Exercise aim:
Exclude all pictures, and reproduce exactly the lines from the one containing "How to Play Parking Order" through the end of the records, with nothing else added.

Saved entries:
☆ ☆ ☆
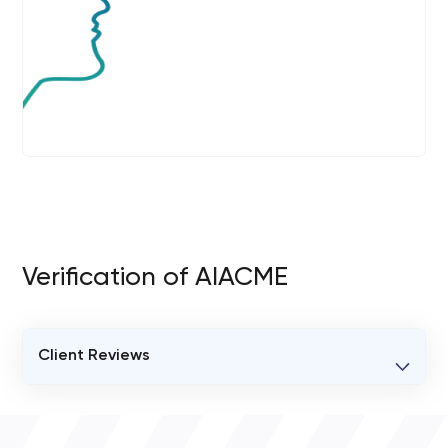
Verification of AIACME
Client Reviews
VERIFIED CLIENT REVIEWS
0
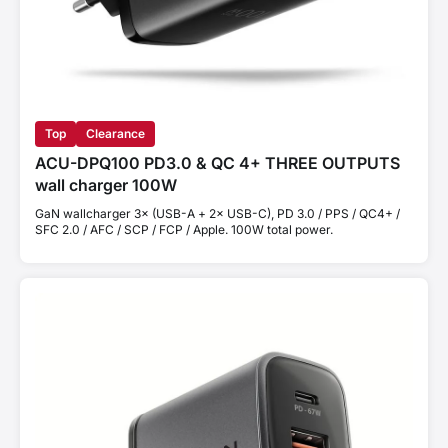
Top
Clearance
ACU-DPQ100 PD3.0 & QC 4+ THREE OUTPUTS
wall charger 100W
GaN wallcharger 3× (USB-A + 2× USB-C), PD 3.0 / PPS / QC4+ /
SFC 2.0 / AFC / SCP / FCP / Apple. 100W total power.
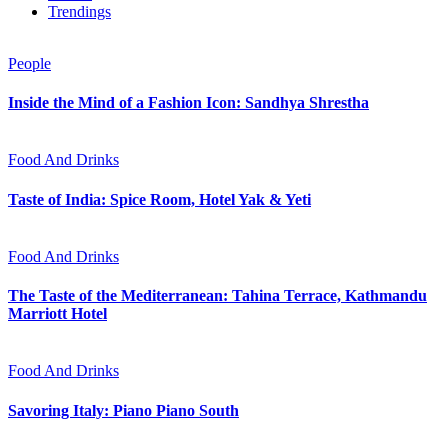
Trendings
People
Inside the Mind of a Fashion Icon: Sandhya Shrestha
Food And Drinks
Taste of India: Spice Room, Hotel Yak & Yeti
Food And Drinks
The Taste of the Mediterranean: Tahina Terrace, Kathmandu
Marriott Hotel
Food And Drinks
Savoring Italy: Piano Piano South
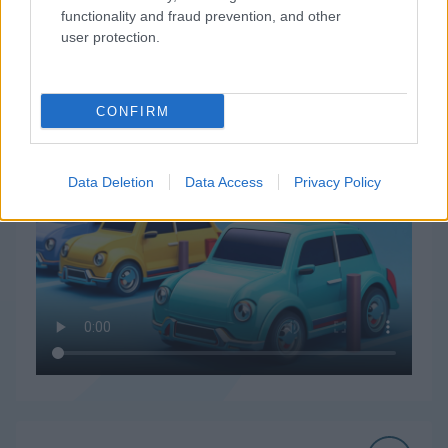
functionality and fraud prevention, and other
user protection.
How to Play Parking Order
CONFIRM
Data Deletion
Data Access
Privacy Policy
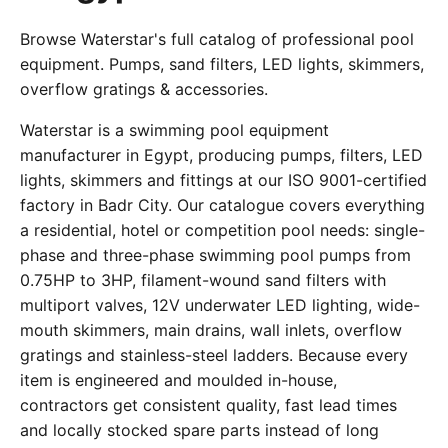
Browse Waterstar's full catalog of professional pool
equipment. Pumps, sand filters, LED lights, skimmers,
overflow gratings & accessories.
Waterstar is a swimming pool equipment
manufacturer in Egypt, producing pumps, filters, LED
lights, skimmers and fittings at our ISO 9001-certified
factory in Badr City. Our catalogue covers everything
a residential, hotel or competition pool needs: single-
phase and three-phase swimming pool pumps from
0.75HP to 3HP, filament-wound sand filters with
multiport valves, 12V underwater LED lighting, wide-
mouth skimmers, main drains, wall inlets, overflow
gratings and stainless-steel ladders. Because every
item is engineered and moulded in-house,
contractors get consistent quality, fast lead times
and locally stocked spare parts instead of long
☆ ☆ ☆
Solution:
How to Play Parking Order
CONFIRM
Data Deletion
Data Access
Privacy Policy
Browse Waterstar's full catalog of professional pool
equipment. Pumps, sand filters, LED lights, skimmers,
overflow gratings & accessories.
Waterstar is a swimming pool equipment
manufacturer in Egypt, producing pumps, filters, LED
lights, skimmers and fittings at our ISO 9001-certified
factory in Badr City. Our catalogue covers everything
a residential, hotel or competition pool needs: single-
phase and three-phase swimming pool pumps from
0.75HP to 3HP, filament-wound sand filters with
multiport valves, 12V underwater LED lighting, wide-
mouth skimmers, main drains, wall inlets, overflow
gratings and stainless-steel ladders. Because every
item is engineered and moulded in-house,
contractors get consistent quality, fast lead times
and locally stocked spare parts instead of long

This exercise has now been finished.